Flashscore : La saison de Montpellier est plus que difficile pourtant la votre avait très bien débuté avec une médaille d'argent olympique à domicile. Quels souvenirs en gardez-vous ?

Joris Chotard : C'était une expérience incroyable, j'ai eu la chance d'être dans la bonne catégorie d'âge, d'avoir pu jouer (6 matches, ndlr) et de faire un beau parcours. On sait que le football n'est pas une priorité aux JO, qu'on était critiqué parce qu'il y avait des problèmes avec des joueurs qui n'étaient pas libérés, et que c'est un sport qui passe au second plan. Mais le fait d'être en France nous a fait ressentir un engouement énorme, les stades étaient pleins, il y avait une ferveur qui nous a aidés sur pas mal de matches, comme contre l'Argentine et l'Egypte. Avec le groupe qu'on avait et le jeu qu'on est arrivé en mettre en place, tout était extraordinaire.  

En 2026, Didier Deschamps quittera les Bleus et Thierry Henry fait partie de la liste des successeurs potentiels. Comment a-t-il été comme sélectionneur des Espoirs ?

C'est lui, avec son staff, qui a fait que le groupe a aussi bien vécu. Il y avait ce mélange de décontraction et de proximité avec les joueurs mais, en même temps, on savait qu'il n'avait pas besoin de crier pour recadrer ou faire redescendre tout le monde. Il a ce charisme naturel qui fait qu'il ne hausse pas le ton pour mettre les choses au clair. Il a une parole qui porte dans le vestiaire et c'est l'un des facteurs qui fait qu'on est allé aussi loin. 

Joris Chotard a disputé les JO de Paris
Joris Chotard a disputé les JO de ParisCedric Lecocq / KMSP via AFP / Stats Perform

Beaucoup de joueurs changent de poste au cours de leur formation ou pendant leur carrière mais vous, vous êtes un 6 par vocation. Ça se traduit comment ?

Depuis tout petit, j'ai toujours eu cette volonté de défendre, d'aider la défense. Quand j'étais petit, je jouais les gros matches au poste de défenseur central. J'ai toujours eu une attirance pour le poste de 6. Couper les actions, soulager la défense, récupérer des ballons et relancer proprement, ça m'a toujours plu. C'est là où je suis le plus à l'aise. 

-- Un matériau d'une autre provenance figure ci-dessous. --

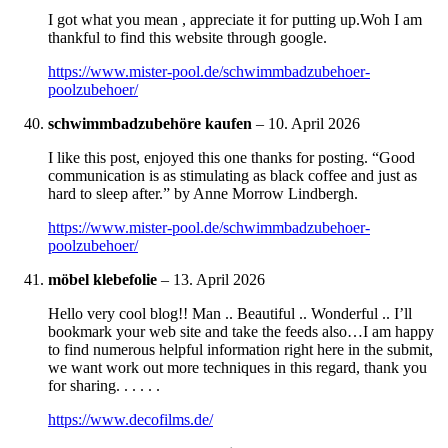
I got what you mean , appreciate it for putting up.Woh I am
thankful to find this website through google.
https://www.mister-pool.de/schwimmbadzubehoer-
poolzubehoer/
schwimmbadzubehöre kaufen
–
10. April 2026
I like this post, enjoyed this one thanks for posting. “Good
communication is as stimulating as black coffee and just as
hard to sleep after.” by Anne Morrow Lindbergh.
https://www.mister-pool.de/schwimmbadzubehoer-
poolzubehoer/
möbel klebefolie
–
13. April 2026
Hello very cool blog!! Man .. Beautiful .. Wonderful .. I’ll
bookmark your web site and take the feeds also…I am happy
to find numerous helpful information right here in the submit,
we want work out more techniques in this regard, thank you
for sharing. . . . . .
https://www.decofilms.de/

Gennaro Gattuso a dit que les matches qu'ils préféraient étaient ceux joués dans le froid, sur un terrain dur car c'est là que le milieu défensif se révèle le mieux : vous validez ?

Le "trop" froid, ce n'est pas très agréable car chaque contact est amplifié ou quand on prend un ballon dans la cuisse ou dans l'oreille. Chaque match bourbier est un moment où les joueurs plus défensifs, plus "charbonneurs" sont davantage mis en valeur. C'est là où on s'exprime le plus. 

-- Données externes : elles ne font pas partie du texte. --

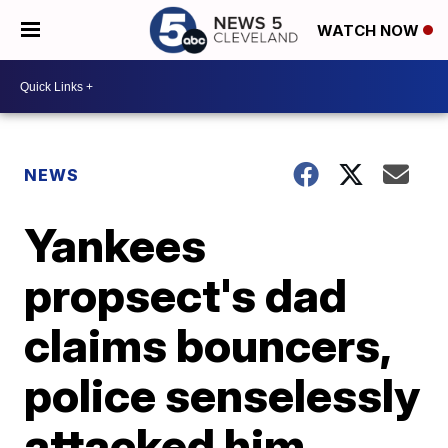
WATCH NOW
NEWS
Yankees
propsect's dad
claims bouncers,
police senselessly
attacked him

Vous êtes un fan de Sergio Busquets, la quintessence du numéro 6. En quoi vous inspire-t-il ? 

J'ai découvert le football à l'époque du grand Barça, c'est à ce moment-là que je prenais conscience de beaucoup de choses sur le terrain, de l'importance des placements. En général, quand on voit des 6 comme Busquets ou, dans un autre style, N'Golo Kanté qui a une grande projection balle au pied, on se rend compte que ce rôle a beaucoup évolué, avec des box-to-box qui viennent participer au jeu offensif. C'est intéressant car ça diversifie les registres dans lesquels on évolue. 

Vous avez été proche du Sporting CP en 2023, puis de Wolfsburg en 2024 : est-ce que ces championnats vous attirent par rapport à votre rôle ou vous verriez-vous ailleurs, par exemple en Liga que vous avez beaucoup regardé ?

C'est différent de voir ces championnats à la télévision et d'y jouer réellement. Je l'ai vu lors de matches amicaux contre des équipes espagnoles ou allemandes, ce n'est pas du tout pareil. En Espagne, il y a plus de fougue, de technique, de rapidité alors qu'en Allemagne, c'est plus carré, plus tactique. Ça dépend surtout du projet de chaque équipe, mais effectivement, il y a des différences d'intensité, d'impact.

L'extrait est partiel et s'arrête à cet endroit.